Look through the material beneath and copy each line with the word "rozhraní".

:: Entries shown ::
══════════

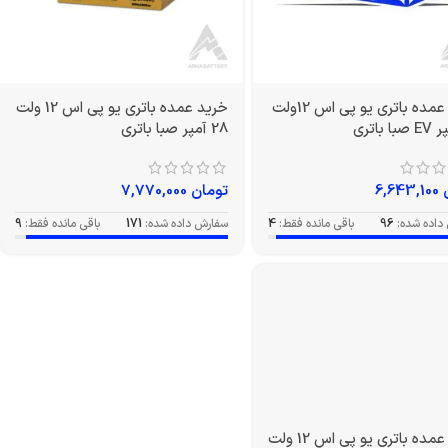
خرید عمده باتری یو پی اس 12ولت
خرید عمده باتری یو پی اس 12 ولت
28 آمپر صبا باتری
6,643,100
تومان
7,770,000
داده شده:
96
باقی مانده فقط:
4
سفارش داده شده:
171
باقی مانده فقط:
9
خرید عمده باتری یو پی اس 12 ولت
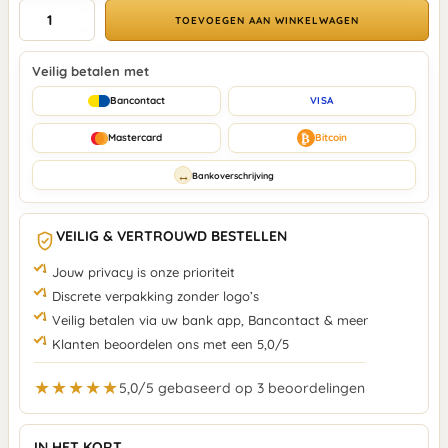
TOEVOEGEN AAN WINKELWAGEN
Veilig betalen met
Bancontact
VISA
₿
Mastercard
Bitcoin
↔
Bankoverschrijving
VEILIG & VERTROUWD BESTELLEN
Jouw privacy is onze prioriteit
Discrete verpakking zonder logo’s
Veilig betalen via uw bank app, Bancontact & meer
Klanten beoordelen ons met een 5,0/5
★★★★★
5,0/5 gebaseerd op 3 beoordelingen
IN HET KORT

══════════

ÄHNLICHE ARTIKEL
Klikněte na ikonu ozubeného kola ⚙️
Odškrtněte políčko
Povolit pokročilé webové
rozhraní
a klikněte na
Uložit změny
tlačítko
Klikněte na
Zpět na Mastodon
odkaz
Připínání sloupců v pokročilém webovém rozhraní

══════════

:: Response area ::
rozhraní
Připínání sloupců v pokročilém webovém rozhraní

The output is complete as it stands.